0:01:50.2 Ben Fuchs: Hi, Maggie. Good to see you again.
0:01:52.1 MS: Good to see you. So we're talking about adaptogens today and they are a buzzword for many reasons, and estheticians may have heard this regarding CBD and skin care. So what are adaptogens and why should estheticians know about them?
0:02:08.4 BF: Well, the key to understanding adaptogens is in the word. An adaptogen is a molecule or a substance that helps you adapt. And by adapt, basically we're talking about responding to stress. There's two kinds of active chemicals in the body. The most common active chemicals in the body we call nutrients. Nutrients are chemicals or molecules that the body uses to make things happen, to make us secretions or to form various compounds in the body to facilitate chemical reactions.
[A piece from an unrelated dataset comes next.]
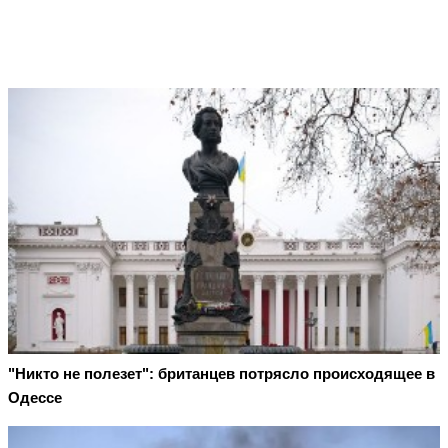
"Никто не полезет": британцев потрясло происходящее в
Одессе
And back when they started studying nutrition in the late 19th century, in the beginning of the 20th century, they suspected there were molecules in foods that were so important for the body that if they were missing, diseases would happen. And they started to explore these things, and that's when they started to discover the vitamins, and they came up with a list of vitamins, and vitamins are technically defined as substances that are essential to life. If you don't have a vitamin, eventually you'll get a disease, and then eventually you'll die.
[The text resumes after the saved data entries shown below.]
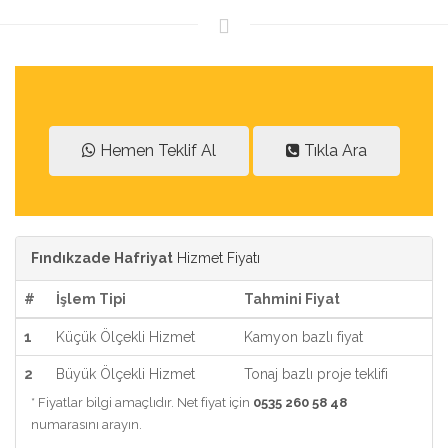
Hemen Teklif Al
Tıkla Ara
Fındıkzade Hafriyat
Hizmet Fiyatı
#
İşlem Tipi
Tahmini Fiyat
1
Küçük Ölçekli Hizmet
Kamyon bazlı fiyat
2
Büyük Ölçekli Hizmet
Tonaj bazlı proje teklifi
* Fiyatlar bilgi amaçlıdır. Net fiyat için
0535 260 58 48
numarasını arayın.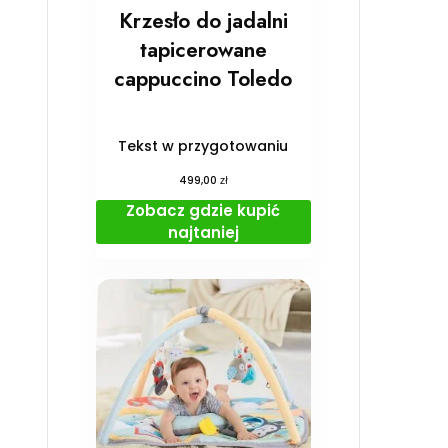
Krzesło do jadalni
tapicerowane
cappuccino Toledo
Tekst w przygotowaniu
zł
499,00
Zobacz gdzie kupić
najtaniej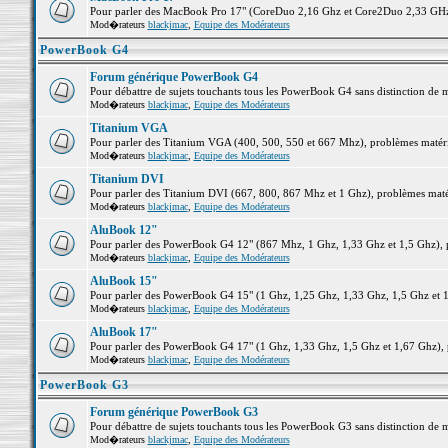
Pour parler des MacBook Pro 17" (CoreDuo 2,16 Ghz et Core2Duo 2,33 GHz et
Mod�rateurs
blackjmac
,
Equipe des Modérateurs
PowerBook G4
Forum générique PowerBook G4
Pour débattre de sujets touchants tous les PowerBook G4 sans distinction de 
Mod�rateurs
blackjmac
,
Equipe des Modérateurs
Titanium VGA
Pour parler des Titanium VGA (400, 500, 550 et 667 Mhz), problèmes matériel
Mod�rateurs
blackjmac
,
Equipe des Modérateurs
Titanium DVI
Pour parler des Titanium DVI (667, 800, 867 Mhz et 1 Ghz), problèmes matérie
Mod�rateurs
blackjmac
,
Equipe des Modérateurs
AluBook 12"
Pour parler des PowerBook G4 12" (867 Mhz, 1 Ghz, 1,33 Ghz et 1,5 Ghz), pro
Mod�rateurs
blackjmac
,
Equipe des Modérateurs
AluBook 15"
Pour parler des PowerBook G4 15" (1 Ghz, 1,25 Ghz, 1,33 Ghz, 1,5 Ghz et 1,6
Mod�rateurs
blackjmac
,
Equipe des Modérateurs
AluBook 17"
Pour parler des PowerBook G4 17" (1 Ghz, 1,33 Ghz, 1,5 Ghz et 1,67 Ghz), pr
Mod�rateurs
blackjmac
,
Equipe des Modérateurs
PowerBook G3
Forum générique PowerBook G3
Pour débattre de sujets touchants tous les PowerBook G3 sans distinction de 
Mod�rateurs
blackjmac
,
Equipe des Modérateurs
0:03:03.8 BF: But what they missed was that there were also compounds in the body or compounds in foods that could be used by the body that weren't necessarily used to make things happen, weren't necessarily used to produce substances in the body, collagen, for example, or skin cells, for example, but still had a role to play, and that role that these molecules played while not essential in the sense that they would cause death if they were missing, were important for helping the body deal with life. And they found that these molecules were rich in plants. They always knew the plants... Throughout history, we've known that plants, vegetables and fruits were important for health, but when they discovered the vitamins, they kind of stopped, they didn't explore further, probably because these molecules were so tiny, we didn't have an ability to detect them. And these molecules that were important for the well-being of the organism, while not essential, were still very important, got the name adaptogens because they helped the body adapt even though they weren't used in the chemistry of making a body, they performed more of a protective role.
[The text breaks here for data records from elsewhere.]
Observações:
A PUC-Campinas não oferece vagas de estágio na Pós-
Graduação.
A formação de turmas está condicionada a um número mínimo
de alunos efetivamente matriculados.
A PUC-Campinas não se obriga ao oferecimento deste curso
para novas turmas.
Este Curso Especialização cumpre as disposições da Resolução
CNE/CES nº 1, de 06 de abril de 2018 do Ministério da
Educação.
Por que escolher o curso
0:04:05.1 BF: And that's really what an adaptogen is, it's a molecule that isn't necessary for life, you can live without adaptogens. It's a molecule that's not used to make substances in the body, nonetheless, it helps improve the quality of the life of the organism, that's what an adaptogen is. Not absolutely necessary, but it helps act as a stress modifier, it helps the body adapt to the vicissitudes, the ups and downs that occur in life, the attacks for example, from solar radiation or perhaps from bacteria or parasites. It kinda helps the body deal. And what's so fascinating about adaptogens is they're like gifts from plants, it's kind of like plants helping us deal with life. It's like fruits and vegetables, yeah, they have vitamins and they have proteins, and they have amino acids, and they have essential fatty acids and the things that build our bodies, but they also give us an extra gift, the gift of molecules that help us deal, and that's what adaptogens are. They're molecules that help us deal.
0:05:02.3 MS: So a couple of questions for you. You're saying that the body doesn't need it, it's not used to create the body, but the body does use it.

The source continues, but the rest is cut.